Nuestras armas

PH: La Vaca – MU

[Editorial Memoria de Elefante – Miér 22hs por En Tránsito] Otra vez la represión. Todavía andan resonando los ruidos secos de los palazos de los gendarmes. Todavía se deja oler la pestilencia del gas pimienta. Todavía resuenan los gritos de la inclemencia policial. En poco más de una semana, tres operativos represivos intentaron acallar las voces de una protesta que viene sonando fuerte contra el ajuste de un modelo económico diseñado por y para unos pocos.
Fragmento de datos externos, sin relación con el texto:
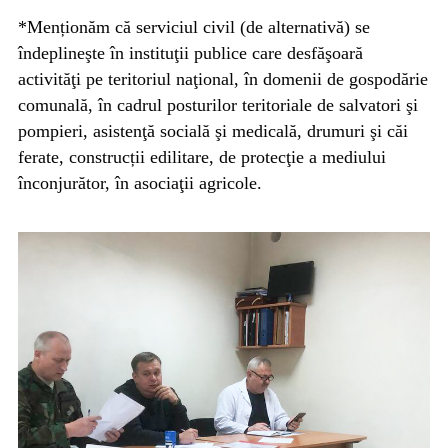
*Menționăm că serviciul civil (de alternativă) se
îndeplineşte în instituţii publice care desfăşoară
activităţi pe teritoriul naţional, în domenii de gospodărie
comunală, în cadrul posturilor teritoriale de salvatori şi
pompieri, asistenţă socială şi medicală, drumuri şi căi
ferate, construcții edilitare, de protecţie a mediului
înconjurător, în asociaţii agricole.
Jueves 30 de marzo. Villa Caraza. Un operativo policial irrumpe violentamente en un comedor popular barrial mientras se encuentran cenando alrededor de un centenar de chicos. Llueven gases, balas de goma, golpes repartidos a niños, jóvenes y personal de cocina por igual. Al abandonar el lugar, el operativo deja un rastro de destrucción, gente lastimada, casquillos de municiones de plomo y una creciente sensación de impunidad. La cocinera Laura Zaracho perdió un embarazo de dos meses a causa de los golpes policiales.
Jueves 6 de abril. Cruce de Panamericana y ruta 197. Los docentes de zona norte, en el marco del paro general convocado para ese día por las principales centrales obreras, realizan un corte para visibilizar sus reclamos largamente desoídos por el gobierno de la provincia de Buenos Aires. Otra vez los palazos, los gases, las balas de goma. Lo que no dijeron los principales medios de comunicación fue que el corte docente había liberado una vía para la circulación de los automóviles.
Domingo 9 de abril. Plaza de los dos Congresos. Crece la tensión en torno al armado de una escuela itinerante propuesta por los docentes para dejar constancia que la única solución del conflicto se puede alcanzar siempre y cuando el gobierno convoque a paritarias nacionales. En lugar de dialogar y admitir que los reclamos docentes son sensatos, legales y justos, la respuesta desde arriba vuelve a ser la violencia policial: más palazos, escudazos y detenciones arbitrarias.
Y es que la violencia está dentro de su lógica y su agenda. Pretenden violentar tanto como polarizar a la sociedad. Todos sus ejércitos comunicacionales apuntan hacia ese norte. De nosotros, los que desde abajo miramos, los que desde abajo creamos, y los que desde abajo soñamos, depende que esos tristes y opacos planes se destartalen irremediablemente frente a dos de las más poderosas de nuestras armas: el escucharnos y el comprometernos.